§ **What is required**: In the material below, begin at the line that has "Die AWO Berlin bekräftigt Solidarität mit der", stop after the line that has "es gourmandes", and transcribe those lines exactly, without pictures.

*** Material for this task Section Begins ***

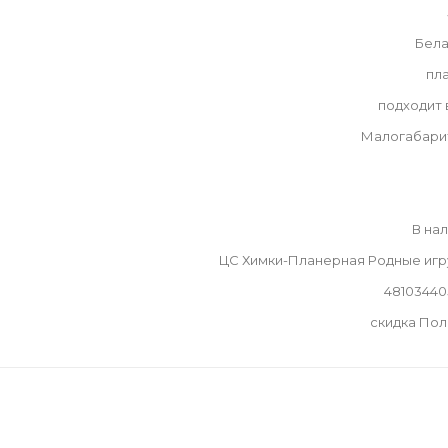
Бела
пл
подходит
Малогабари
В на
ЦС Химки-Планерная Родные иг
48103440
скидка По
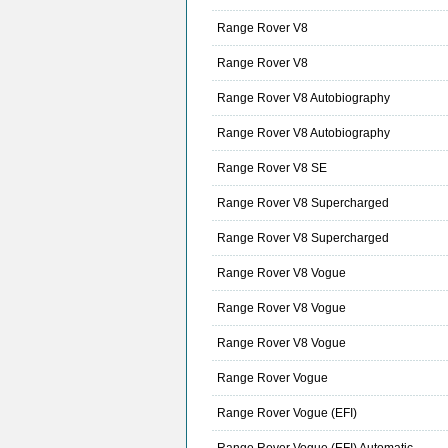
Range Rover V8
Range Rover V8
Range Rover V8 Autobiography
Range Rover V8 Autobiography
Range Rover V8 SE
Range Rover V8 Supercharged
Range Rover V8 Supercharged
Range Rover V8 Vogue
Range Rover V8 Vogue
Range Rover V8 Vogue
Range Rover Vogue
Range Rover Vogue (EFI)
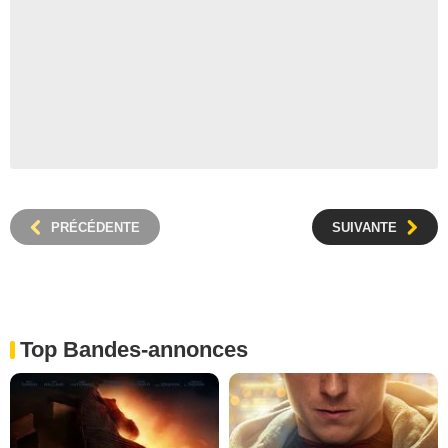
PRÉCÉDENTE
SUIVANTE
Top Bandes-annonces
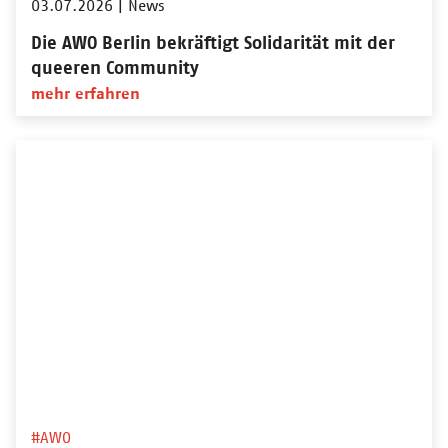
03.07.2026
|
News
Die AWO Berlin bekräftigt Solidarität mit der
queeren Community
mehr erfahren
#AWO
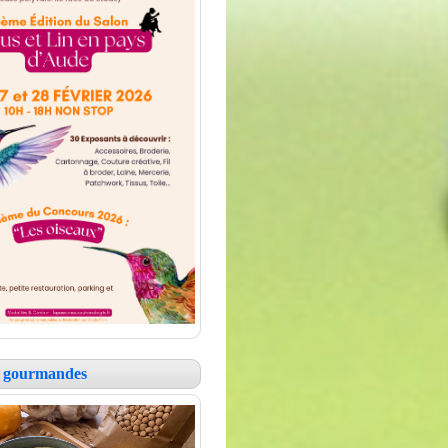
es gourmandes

*** Material for this task Section Ends ***
*** Material for this task Section Begins ***

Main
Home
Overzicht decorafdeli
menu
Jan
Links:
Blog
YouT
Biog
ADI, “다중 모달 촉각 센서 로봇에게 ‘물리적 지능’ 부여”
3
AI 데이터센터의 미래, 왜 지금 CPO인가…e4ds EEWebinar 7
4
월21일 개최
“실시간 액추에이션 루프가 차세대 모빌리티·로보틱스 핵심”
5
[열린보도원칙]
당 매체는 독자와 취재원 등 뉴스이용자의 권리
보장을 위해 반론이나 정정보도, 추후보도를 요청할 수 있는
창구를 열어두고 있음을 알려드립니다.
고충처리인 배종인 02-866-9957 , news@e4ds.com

*** Material for this task Section Ends ***

§ **The answer**:
Die AWO Berlin bekräftigt Solidarität mit der
queeren Community
mehr erfahren
#AWO
es gourmandes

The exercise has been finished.